Abstracts

Stereoelectroencephalography (SEEG) established its investigational role in the 1960s (Bancaud et al., 1965) and has since gained widespread adoption across Europe and North America (Khoo et al., 2020). In 2004, it was first reported that radiofrequency thermocoagulation (RF-TC) through the implanted electrodes may have a therapeutic effect on intractable epilepsy (Guénot et al., 2004). The technique has not been widely utilized due to its limited efficacy from small ablation size (Staudt et al., 2018), likely reflecting a limited impact on the seizure onset zone (SOZ). We review the evolution of SEEG at the Montreal Neurological Institute (MNI) over the past fifty years and propose an approach which permits larger more conformal lesioning via SEEG.

A PubMed search was performed for articles published between 1970 and 2024 using the following terms alone and in combination: “stereoelectroencephalography,” “epilepsy,” “SEEG-guided,” “radiofrequency,” and “thermocoagulation.” We reviewed the charts of patients who underwent SEEG-guided RF-TC at the MNI between 2013 and 2023 to report on technical aspects related to achieving a larger volume of ablation.

SEEG was first performed at the MNI in 1972 and has continually evolved by incorporating new technology from several domains, including commercially available magnetic resonance (MRI)-compatible electrodes since 2007, robotic assistance since 2011, and SEEG-guided RF-TC since 2013. A retrospective chart review identified 21 patients who underwent SEEG-guided RF-TC at our center between 2013 and 2023 with a greater proportion of SEEG cases receiving RF-TC over time. All procedures were performed by the senior author (JH) who introduced the cross-coagulation technique (Mirza et al., 2021) in 2018. Post-RF-TC MRI demonstrate that the combination of axial and cross-coagulation techniques effectively produces larger conformal ablative lesions.

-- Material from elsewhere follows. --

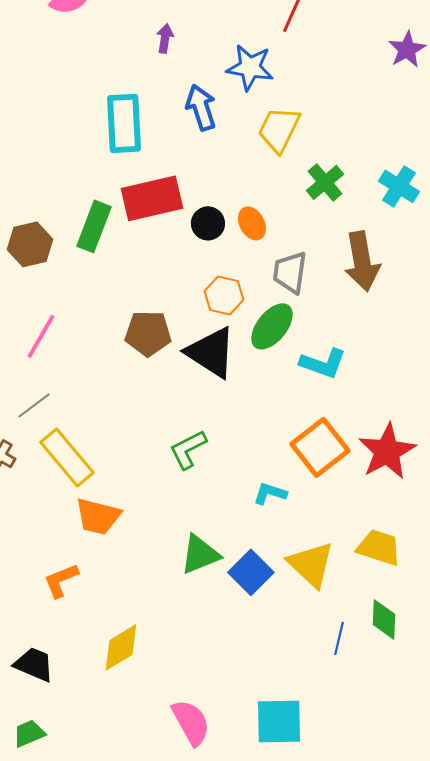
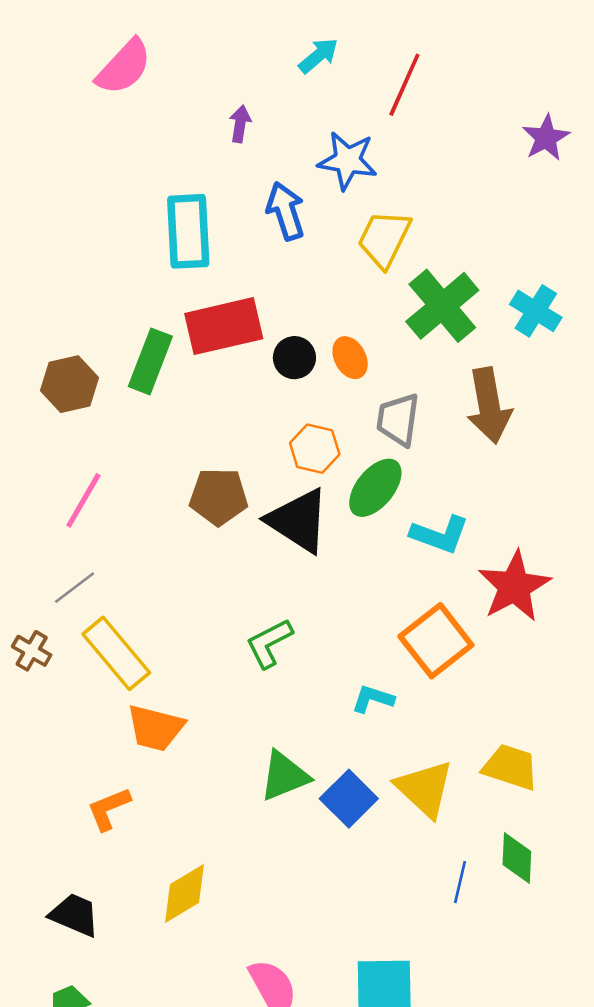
green cross: (325, 182) -> (442, 306), size x1.5
red star: (387, 451) -> (514, 586), moved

Recent advancements are transforming SEEG from a purely investigational tool into a promising therapeutic modality. We propose an approach and describe technical aspects which maximize lesion volume. A priori consideration of RF-TC in SEEG planning should be considered. SEEG-guided RF-TC using more densely placed electrodes along with a tailored combination of lesion generation between adjacent contacts on a single electrode (axial coagulation) and between contacts on two adjacent electrodes (cross-coagulation) permits a larger volume of tissue in the seizure onset zone to be ablated.